Common serial communication Protocols

1.UART

UART is a universal asynchronous transceiver, using RXD and TXD two cable to achieve asynchronous full-duplex communication, in order to ensure reliable communication, can be connected on both sides of the communication, so the complete UART communication requires a minimum of 3 lines.

RXD is the transmission of data lines, TXD is to receive data lines, communication between the two sides using cross-interconnect, rxd to each other txd,txd pick up each other rxd. The UART uses a standard Ttl/cmos level (0~5v,0~3.3v,0~2.5v,0~1.8v) to represent the data, a high level of 1, and a low level of 0. To enhance the anti-jamming capability and increase the transmission length, the Ttl/cmos level can be converted to the RS232 level logic level. 3~12V indicates that 0,-3~-12V represents 1 (RS232 is negative logic)

1) UART usually in idle state, logic 1 state.

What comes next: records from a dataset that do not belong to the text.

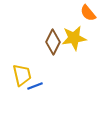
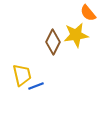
yellow star: moved 2 px right, 3 px up
blue line: moved 1 px right
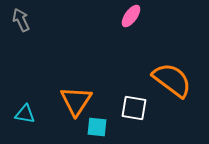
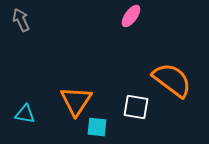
white square: moved 2 px right, 1 px up
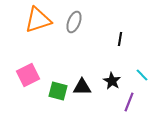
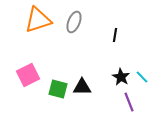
black line: moved 5 px left, 4 px up
cyan line: moved 2 px down
black star: moved 9 px right, 4 px up
green square: moved 2 px up
purple line: rotated 42 degrees counterclockwise
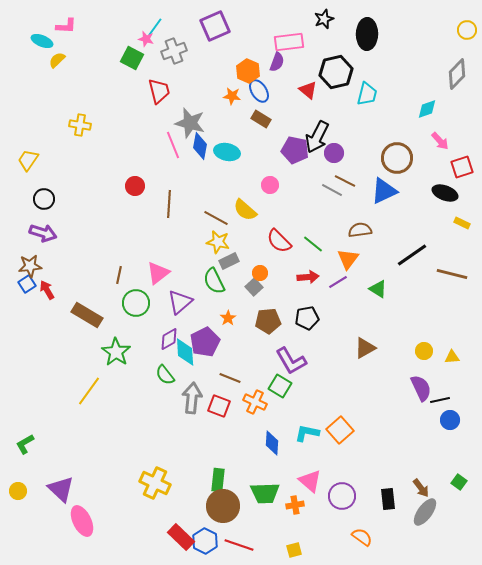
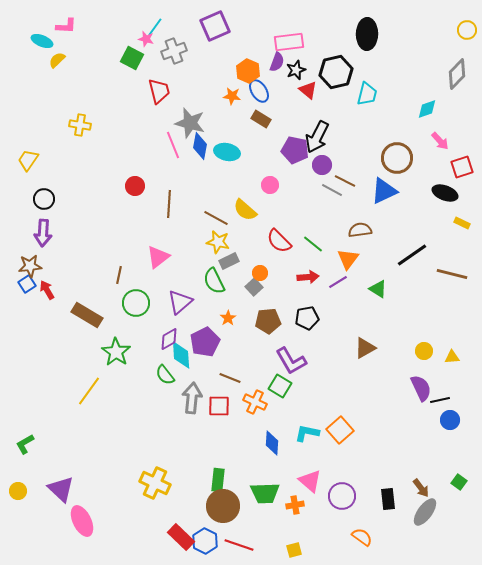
black star at (324, 19): moved 28 px left, 51 px down
purple circle at (334, 153): moved 12 px left, 12 px down
purple arrow at (43, 233): rotated 76 degrees clockwise
pink triangle at (158, 273): moved 16 px up
cyan diamond at (185, 352): moved 4 px left, 3 px down
red square at (219, 406): rotated 20 degrees counterclockwise
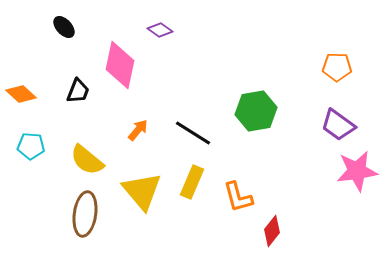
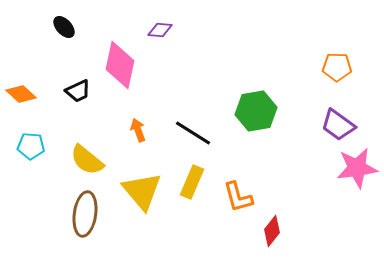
purple diamond: rotated 30 degrees counterclockwise
black trapezoid: rotated 44 degrees clockwise
orange arrow: rotated 60 degrees counterclockwise
pink star: moved 3 px up
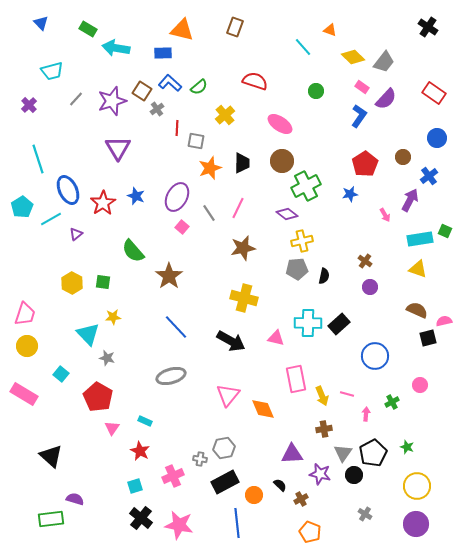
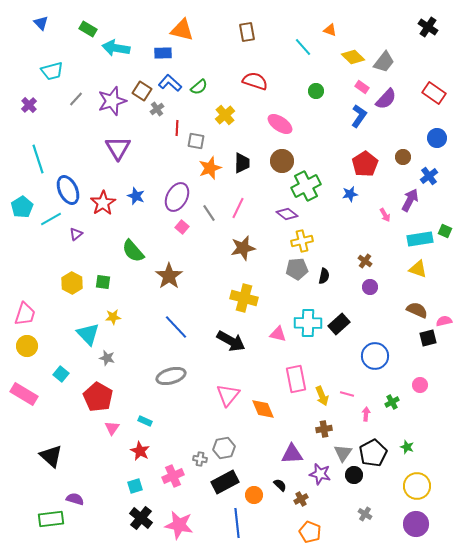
brown rectangle at (235, 27): moved 12 px right, 5 px down; rotated 30 degrees counterclockwise
pink triangle at (276, 338): moved 2 px right, 4 px up
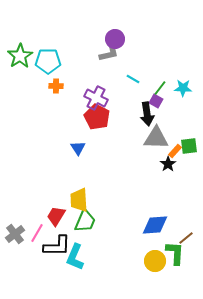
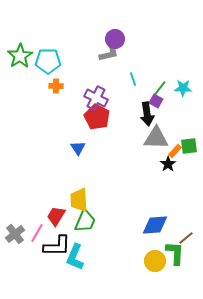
cyan line: rotated 40 degrees clockwise
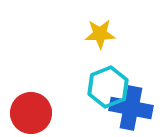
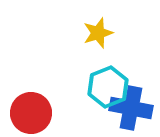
yellow star: moved 2 px left, 1 px up; rotated 16 degrees counterclockwise
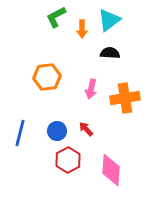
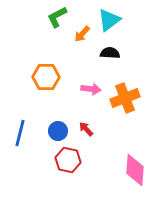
green L-shape: moved 1 px right
orange arrow: moved 5 px down; rotated 42 degrees clockwise
orange hexagon: moved 1 px left; rotated 8 degrees clockwise
pink arrow: rotated 96 degrees counterclockwise
orange cross: rotated 12 degrees counterclockwise
blue circle: moved 1 px right
red hexagon: rotated 20 degrees counterclockwise
pink diamond: moved 24 px right
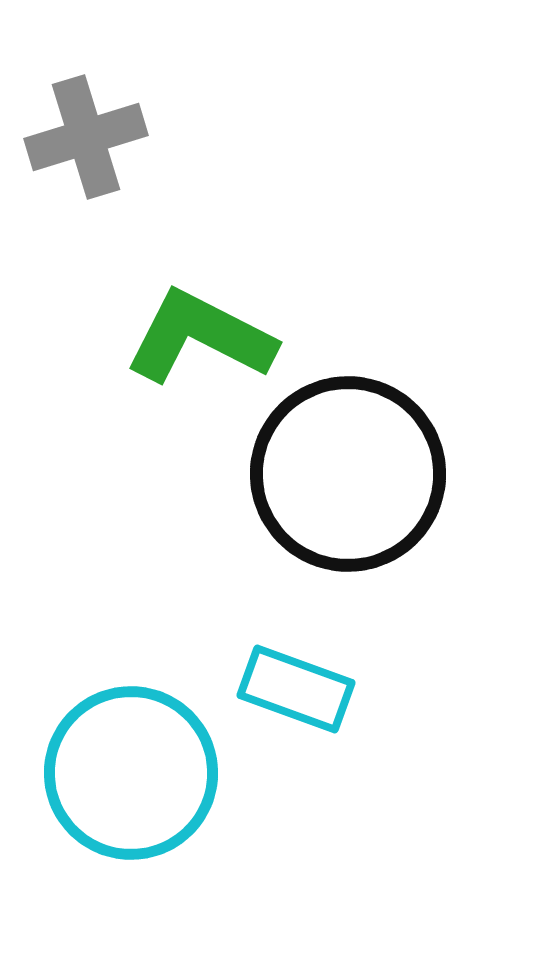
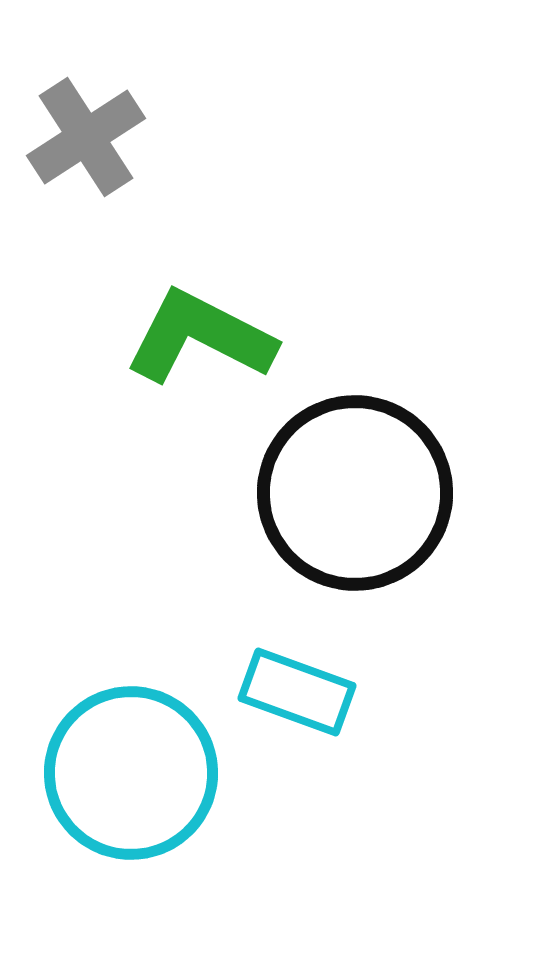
gray cross: rotated 16 degrees counterclockwise
black circle: moved 7 px right, 19 px down
cyan rectangle: moved 1 px right, 3 px down
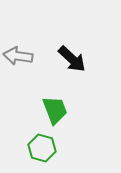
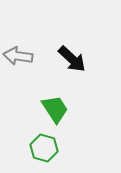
green trapezoid: moved 1 px up; rotated 12 degrees counterclockwise
green hexagon: moved 2 px right
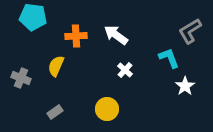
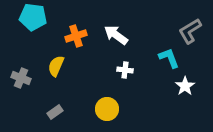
orange cross: rotated 15 degrees counterclockwise
white cross: rotated 35 degrees counterclockwise
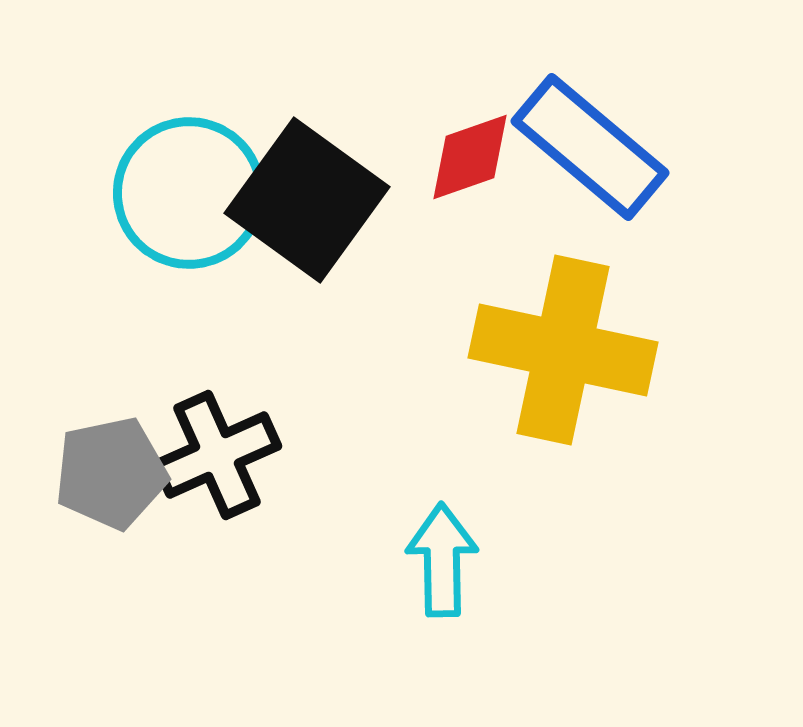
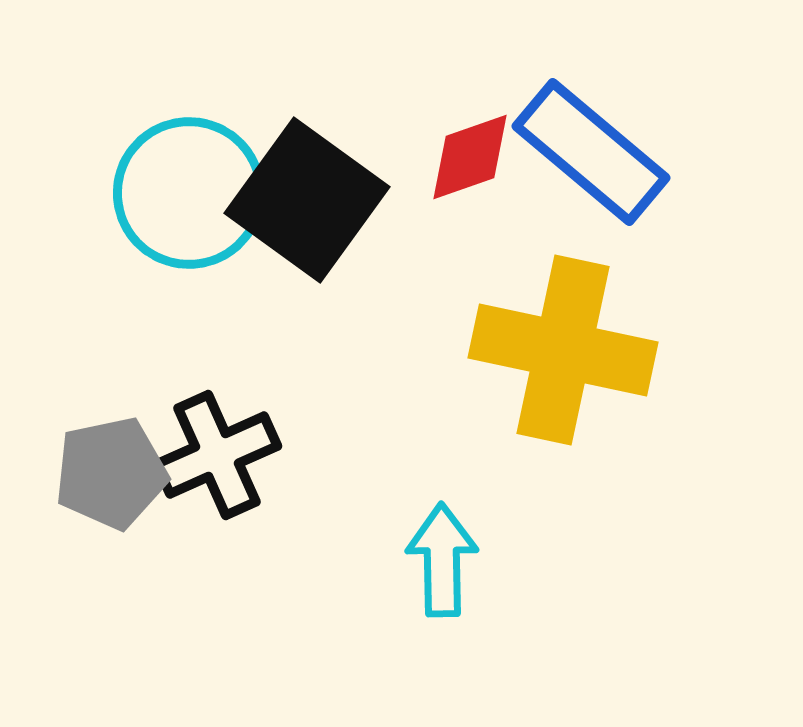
blue rectangle: moved 1 px right, 5 px down
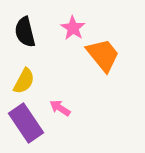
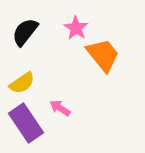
pink star: moved 3 px right
black semicircle: rotated 52 degrees clockwise
yellow semicircle: moved 2 px left, 2 px down; rotated 28 degrees clockwise
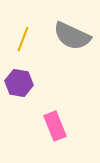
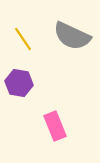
yellow line: rotated 55 degrees counterclockwise
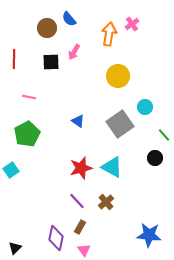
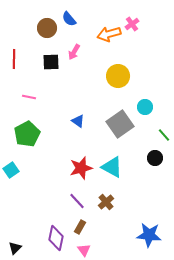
orange arrow: rotated 115 degrees counterclockwise
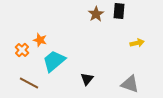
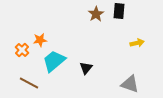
orange star: rotated 24 degrees counterclockwise
black triangle: moved 1 px left, 11 px up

2) When there is data sent, first send the starting bit, will be txd low and maintain 1-bit time, the receiver detects the starting bit falling edge, waiting for 1.5 bit after the start of a test data.

3) Send data, the UART data frame can be 5,6,7,8 bits, etc., is generally 8bit, a byte. Data send is sent low, then sent, until the highest bit.

4) 0 or 1bit check digit can be used, check digit can be odd or even test. Odd check: The number of 1 in the data plus check bit is odd; parity: The number of 1 in the data plus check bit is even.

5) Finally the stop bit, the data line reverts to the idle state, the stop bit can be the 1,1.5,2 bit.

1-bit time is determined by the baud rate, in the UART communication, the baud rate (the number of symbols transmitted in a second) is equal to the bit rate (the number of characters transmitted in a second), the communication parties using the agreed baud rate of communication, the common baud rate has 4800,9600,115200 and so on.

2.i2c

Unlike the UART, I²c is a synchronous half-duplex communication protocol. I²c uses SCL,SDA two bidirectional data cable for communication, while the open-drain output is required to support line and logic, using the pull-up resistor Pull-up resistor size common 1.8k,4.7k,10k, in low-speed situations, in order to reduce power consumption, you can use the 10K pull-up resistor, 1.8K pull-up resistor with the best performance, to meet the high-speed applications. Common communication rates are normal: 100K, fast: 400K, High speed: 3.4M. The maximum number of slave machines is limited by the slave address and the maximum bus capacitance of 400pF capacitance. The data frame format for I²c is as follows:

Start bit | 7bit Slave Address | 1bit read/write direction bit (0 write, 1 read) | 1bit Response | 8bit Data 1 | 1bit Answer 1| ...  | 8bit Data n |1bit non-response n | Stop bit.

Idle state: When idle, the SCL,SDA is at high level. At this point, the output FET of each device is in the cutoff state, releasing the bus, the bus signal from the pull-up resistor up to high level.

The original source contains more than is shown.